Este último asunto, la separación de la Iglesia y Estado, había sido un aspecto considerado neurálgico para los pensadores de la época, quienes habían bebido de un pasado en el que el volcán de las guerras de religión todavía expelía humo y terror. Además, no hay que olvidar que durante el siglo XVII inglés el cargo de herejía era tan solo la lectura religiosa de alta traición, de total discrecionalidad por los detentadores del poder y en confrontación directa con los postulados de igualdad ante la ley, propios del Estado de derecho. Madison entendió, siendo consciente de la multiplicidad de creencias, que el principal peligro para la democracia era ondear la bandera de la religión, y el segundo, la división de intereses entre ricos y pobres que incentiva la facción.
Como remedio para el primero, planteó la libertad de cultos y su expresión reservada al ámbito de lo privado, mientras que el Estado debía ser laico, neutro ante la diversidad de expresiones de fe. Para afrontar lo último, consideró que la búsqueda del bien común y la multiplicación de interés conseguirían neutralizar a las facciones que se mueven únicamente por fines egoístas y pretenden beneficiar a un sector concreto. A pocos años, Francia vería caer a la monarquía y el estigma de un soberano respaldado por la divinidad, para promulgar que el soberano era el pueblo, de quien provenía la voluntad general expresada en la ley y a la cual se le debía obediencia.

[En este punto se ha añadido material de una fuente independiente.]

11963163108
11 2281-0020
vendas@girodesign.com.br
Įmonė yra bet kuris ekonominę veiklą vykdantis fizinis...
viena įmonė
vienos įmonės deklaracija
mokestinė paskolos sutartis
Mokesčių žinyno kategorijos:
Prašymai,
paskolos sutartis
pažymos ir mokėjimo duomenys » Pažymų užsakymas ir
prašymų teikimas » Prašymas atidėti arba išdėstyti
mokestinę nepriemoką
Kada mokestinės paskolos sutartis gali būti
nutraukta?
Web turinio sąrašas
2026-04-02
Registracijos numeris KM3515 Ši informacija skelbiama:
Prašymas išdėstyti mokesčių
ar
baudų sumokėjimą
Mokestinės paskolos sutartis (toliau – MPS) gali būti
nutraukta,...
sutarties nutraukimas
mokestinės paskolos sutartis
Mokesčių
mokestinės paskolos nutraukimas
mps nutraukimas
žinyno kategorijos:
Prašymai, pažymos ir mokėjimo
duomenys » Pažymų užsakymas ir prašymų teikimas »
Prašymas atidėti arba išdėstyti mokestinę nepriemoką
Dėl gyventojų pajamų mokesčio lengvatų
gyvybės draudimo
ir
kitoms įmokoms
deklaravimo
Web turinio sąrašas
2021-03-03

Desde ese consenso sobre las bases del Estado de derecho han pasado dos siglos, y unas partes de él continúan tan fuertes como en sus inicios, como sucede con el principio de separación y coordinación de poderes, mientras que otras se han visto fortalecidas con el paso de los años, como le pasa a las declaraciones de derechos fundamentales, observadas como un catálogo abierto, en permanente crecimiento y cada día mejor, respaldadas con garantías y mecanismos judiciales para su protección.

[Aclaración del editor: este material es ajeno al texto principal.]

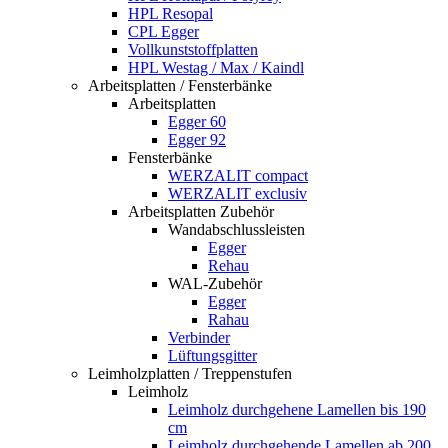
HPL Resopal
CPL Egger
Vollkunststoffplatten
HPL Westag / Max / Kaindl
Arbeitsplatten / Fensterbänke
Arbeitsplatten
Egger 60
Egger 92
Fensterbänke
WERZALIT compact
WERZALIT exclusiv
Arbeitsplatten Zubehör
Wandabschlussleisten
Egger
Rehau
WAL-Zubehör
Egger
Rahau
Verbinder
Lüftungsgitter
Leimholzplatten / Treppenstufen
Leimholz
Leimholz durchgehene Lamellen bis 190
cm
Leimholz durchgehende Lamellen ab 200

En el contexto colombiano, si bien en la teoría constitucional nadie duda sobre la importancia de la separación entre Iglesia y Estado, o por lo menos hasta el momento ninguno se ha atrevido a dejarlo por escrito; la actuación de algunos funcionarios que desde el Estado, y en ejercicio de funciones públicas, intentan imponer una agenda religiosa, por encima de los derechos fundamentales y las instituciones cuya misión es protegerlos, vuelve a poner sobre el tapete una trasnochada discusión, tan obvia que parecía obsoleta, sobre qué agravio se produce a la democracia con la intromisión de la religión en lo público.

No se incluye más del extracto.